Foi enviado um ofício para o distrito sanitário especial indígena Yanomami pelo Procurador da República em Boa Vista, Alisson Marugal, numa tentativa de se obter informações sobre o paradeiro dos corpos dos bebês, mas ainda não há informações. Enquanto isso as mães e o povo de Auraris sofrem, não apenas pelo absurdo, pela morte das crianças e o sumiço dos corpos, mas pela própria possibilidade do enterro. Para os Yanomami, ser enterrado é um fim cruel e vai contra os costumes desse povo.

Os Yanomami sofrem já há algum tempo todo tipo de massacre, seja pelas doenças transmitidas pelas outras etnias, seja pelo genocídio encabeçado pelos garimpeiros que invadem a área, e agora enfrentam o CODIV-19 completamente sozinhos. Segundo pesquisadores, mais de 80 indígenas já foram infectados ali, 48% dos casos de covid-19 entre os Yanomami e Ye’kwana. Cada dia mais indígenas morrem e o sumiço desses corpos tem sido cada vez mais frequente. As lideranças Yanomami dizem entender a existência de protocolos de biosegurança, mas questionam o absurdo do sumiço dos corpos, enterros, sem consulta as famílias, nem mesmo explicações. Eles reivindicam um protocolo indígena para os mortos pelo COVID-19.

Os Yanomami e outros grupos indígenas, infelizmente, lutam sem muitas armas. O governo Bolsonaro, que já deixou claro o quão pouco se importa com as vidas indígenas e tem como um de seus principais projetos abrir as terras indígenas para exploração da esfera privada, não tem feito nada para impedir os efeito devastadores do novo vírus aos povos indígenas, o que não é surpresa.

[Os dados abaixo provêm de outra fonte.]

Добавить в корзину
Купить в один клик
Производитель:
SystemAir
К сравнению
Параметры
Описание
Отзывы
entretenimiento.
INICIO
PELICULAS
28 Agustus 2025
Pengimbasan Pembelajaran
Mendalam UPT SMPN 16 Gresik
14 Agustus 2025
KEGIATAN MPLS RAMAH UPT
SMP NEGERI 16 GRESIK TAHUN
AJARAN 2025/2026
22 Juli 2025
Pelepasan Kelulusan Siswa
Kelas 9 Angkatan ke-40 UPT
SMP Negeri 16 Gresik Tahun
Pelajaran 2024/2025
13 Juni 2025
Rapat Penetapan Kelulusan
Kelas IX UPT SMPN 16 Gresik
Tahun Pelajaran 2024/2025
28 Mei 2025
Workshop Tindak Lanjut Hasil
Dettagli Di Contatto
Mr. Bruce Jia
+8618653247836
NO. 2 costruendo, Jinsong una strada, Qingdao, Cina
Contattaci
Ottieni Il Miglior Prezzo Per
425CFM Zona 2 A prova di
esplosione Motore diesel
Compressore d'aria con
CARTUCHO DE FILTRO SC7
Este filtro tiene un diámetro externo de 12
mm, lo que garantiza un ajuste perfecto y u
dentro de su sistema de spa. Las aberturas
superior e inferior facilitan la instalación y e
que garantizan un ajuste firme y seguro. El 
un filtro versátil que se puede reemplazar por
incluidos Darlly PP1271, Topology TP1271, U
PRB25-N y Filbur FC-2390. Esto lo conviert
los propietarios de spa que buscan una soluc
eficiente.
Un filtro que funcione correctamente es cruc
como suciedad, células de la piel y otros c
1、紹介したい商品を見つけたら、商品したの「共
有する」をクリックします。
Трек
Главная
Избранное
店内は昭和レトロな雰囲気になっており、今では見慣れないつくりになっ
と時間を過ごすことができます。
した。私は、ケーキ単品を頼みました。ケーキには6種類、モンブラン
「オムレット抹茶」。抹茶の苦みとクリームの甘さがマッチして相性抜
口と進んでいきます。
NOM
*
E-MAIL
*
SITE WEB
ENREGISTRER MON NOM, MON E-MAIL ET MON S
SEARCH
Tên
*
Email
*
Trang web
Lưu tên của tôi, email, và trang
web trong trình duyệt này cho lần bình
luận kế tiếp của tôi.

É evidente que toda a preocupação de Bolsonaro no meio da pandemia é meramente econômica. E os indígenas não são os únicos numa situação precária, a pandemia claramente afeta mais os grupos oprimidos, os negros, os trabalhadores, as mulheres, e isso não é por acaso. Durante uma crise sanitária sem precedentes, escancara-se ainda mais a barbárie do projeto neo-liberal e do capitalismo, enquanto milhares morrem, seja pelo vírus, pela fome, pelo desemprego, pela mão da polícia.

Com a crise, houve um aumento significativo da violência e repressão nas favelas, subiu ainda o número de desempregados, vários trabalhadores foram demitidos, alguns tiveram que recorrer ao trabalho precário nos apps, muitos dos que conseguiram manter seus empregos seguem trabalhando muitas das vezes sem nenhuma segurança, colocando suas próprias vidas em risco. Mesmo os trabalhadores da saúde, na linha de frente do combate ao vírus, em muitos locais de trabalho não tem nem mesmo EPIs. O sistema público de saúde, que por tanto tempo é alvo de ataques e desmonte numa tentativa de privilegiar a esfera privada, está beirando ao colapso. Tudo isso deixa nua a violência do Estado e do sistema capitalista, que coloca o lucro por cima das nossas vidas.

Frente a isso, a luta contra os catastróficos efeitos sociais da pandemia, que afetam majoritariamente os povos oprimidos e escancaram as mazelas do capitalismo, deve ser contra o regime de conjunto. Nesse sentido, é essencial o fortalecimento das mobilizações antirracistas, fazendo com que estas levantem uma programa de combate a crise política e sanitária, ao passo que atendam as demandas das populações indígenas.

Portanto, é essencial a exigência por sistema unificado de saúde, a partir da estatização de todos os leitos sob controle dos trabalhadores, concomitante a contratação de todos os trabalhadores da área de estejam desempregados, a fim de que toda a população tenha acesso ao atendimento e tratamento da doença. Tudo isso tendo como perspectiva um questionamento profundo do regime que é responsável pelo racismo estrutural que faz com que indígenas e negros sejam os mais afetados pela crise em curso.